Dementia is far from the only mental health problem for over-65s, yet the millions who struggle with depression are scandalously neglected. Stuart Shepherd reports
Popular misconceptions aside, most older people do not suffer from depression or any other mental health-related problems. However, they might be forgiven for feeling a little down in the mouth if they read Improving Services and Support for Older People with Mental Health Problems, the second report from the UK inquiry into mental health and well-being in later life, published earlier this year.
Because if at a point in the not-too-distant future an older person were to need even a little short-term support for a mental health issue - be it depression, anxiety or delirium - he or she would face the prospect of services slammed as inadequate 'in range, in quantity and in quality'.
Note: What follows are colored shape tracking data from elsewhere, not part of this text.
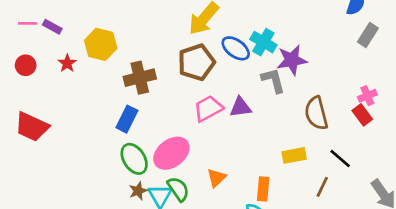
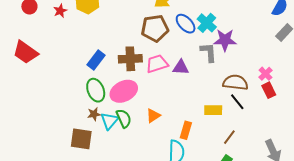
brown cross: (140, 78) -> (130, 59), moved
pink cross: (367, 96) -> (266, 74), moved, turned -32
brown semicircle: (316, 113) -> (235, 82), turned 100
black line: (340, 158) -> (237, 102), moved

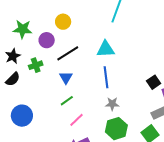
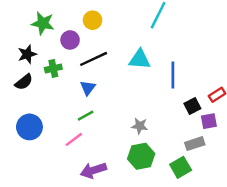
blue line: (106, 77) -> (173, 75), moved
pink line: (76, 120) -> (74, 139), moved

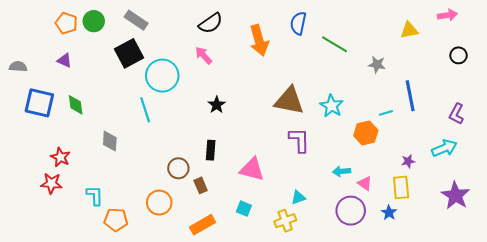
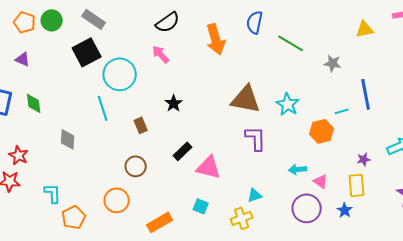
black rectangle: (211, 150) -> (183, 151), moved, turned 42
brown rectangle: (201, 185) -> (141, 125), moved
orange pentagon: (116, 220) -> (74, 217), turned -30

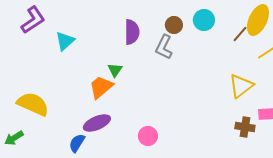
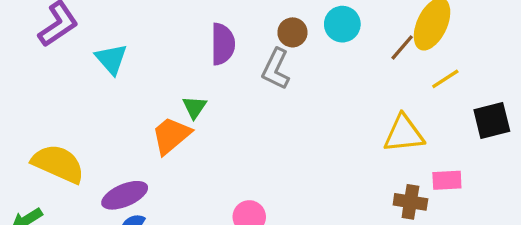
cyan triangle: (65, 41) -> (111, 59), turned -30
yellow triangle: (241, 86) -> (404, 134), turned 32
purple ellipse: (97, 123) -> (125, 195), moved

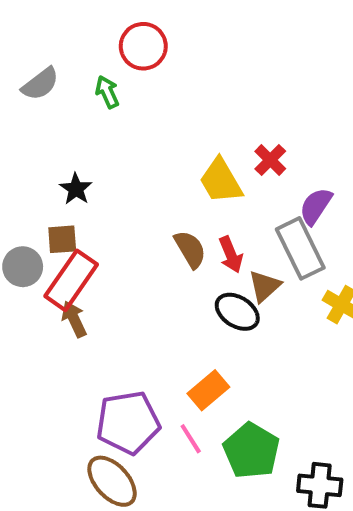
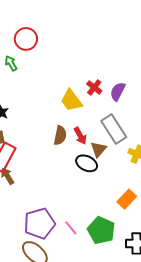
purple semicircle: (316, 206) -> (118, 91), moved
brown semicircle: (190, 249) -> (60, 135), turned 48
orange rectangle: (208, 390) -> (127, 199), moved

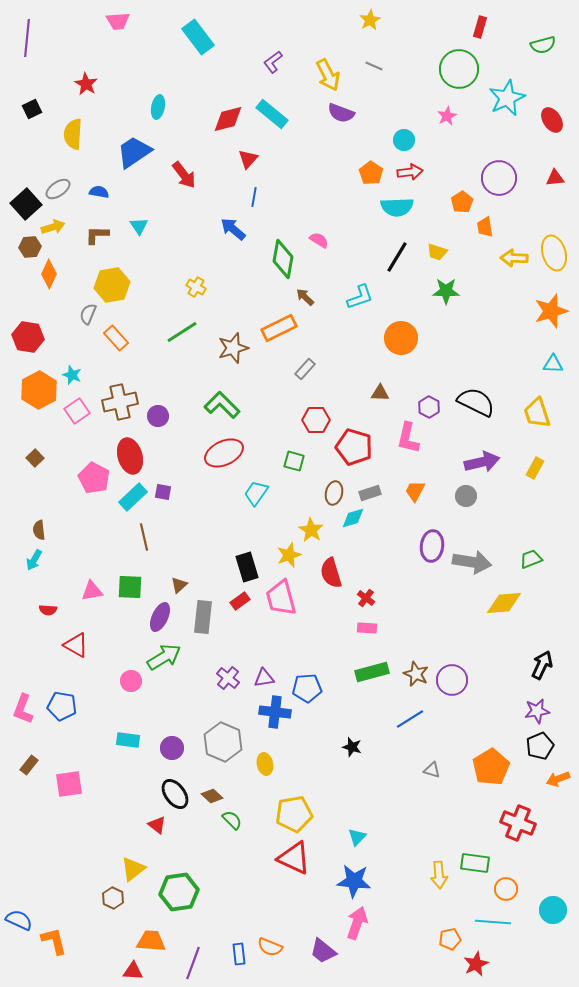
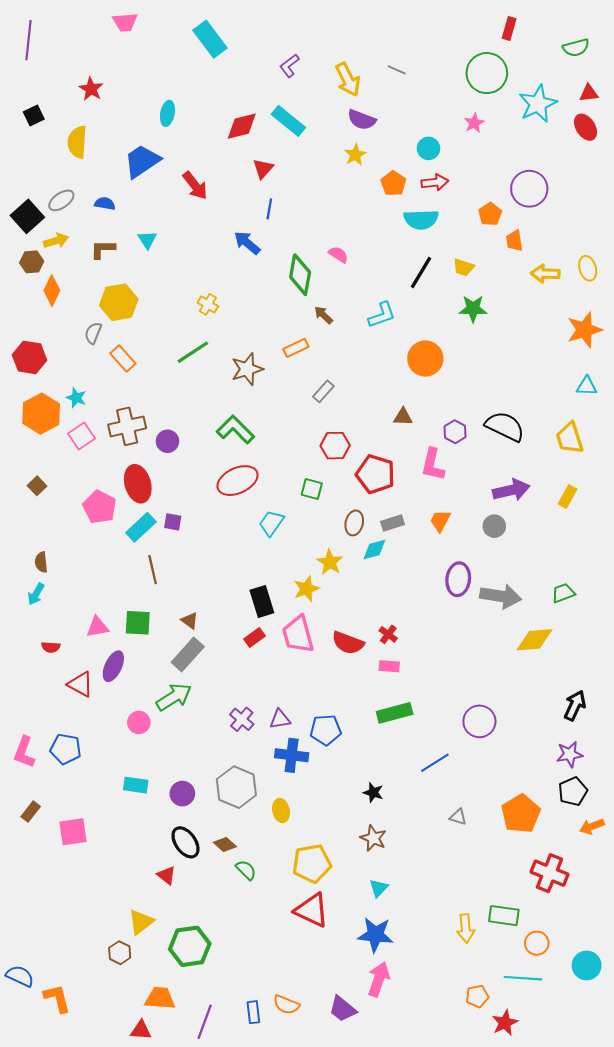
yellow star: (370, 20) -> (355, 155), moved
red triangle: (555, 178) -> (589, 93), moved
yellow ellipse: (554, 253) -> (588, 268), size x0.7
orange rectangle: (279, 328) -> (296, 348), size x0.7
red semicircle: (331, 573) -> (348, 643), moved, turned -52
brown triangle: (179, 585) -> (190, 621), turned -42
purple ellipse: (160, 617) -> (113, 666), moved
gray rectangle: (203, 617) -> (188, 655), moved, turned 36
brown star: (416, 674) -> (373, 838), moved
Improving Services and Support reveals that depression severe enough to warrant intervention affects one in four older people living in the community. However, only one in three discusses the condition with their GP and of these just half are diagnosed and treated. One in three informal carers of older people, says the report, are also depressed. Meanwhile, diagnosed dementia - and only half the people who have it get a diagnosis - costs health and social care more than cancer, heart disease and stroke combined.
As its foreword points out, the report is simply adding to evidence already presented by a number of other organisations, putting its voice to the call for properly resourced care services that respect the dignity and needs of users.
The inquiry itself was launched, with the support of Age Concern, in 2003, following the publication of national service frameworks for mental health and older people and amid concerns that mental health in later life was being neglected.
Its first report, Promoting Mental Health and Well-Being in Later Life, published in 2006, made clear the neglect of both mental health and of older people in policy and resource allocation. It also confirmed that a decline in mental health is not an inevitable part of ageing and that lots can be done to prevent it.
As well as outlining the key facts and figures, this second report, Improving Services, identifies five main areas for action and makes 35 recommendations. The first is the establishment of a ministerial task force by 2008 to co-ordinate services to meet needs and promote good mental health in later life.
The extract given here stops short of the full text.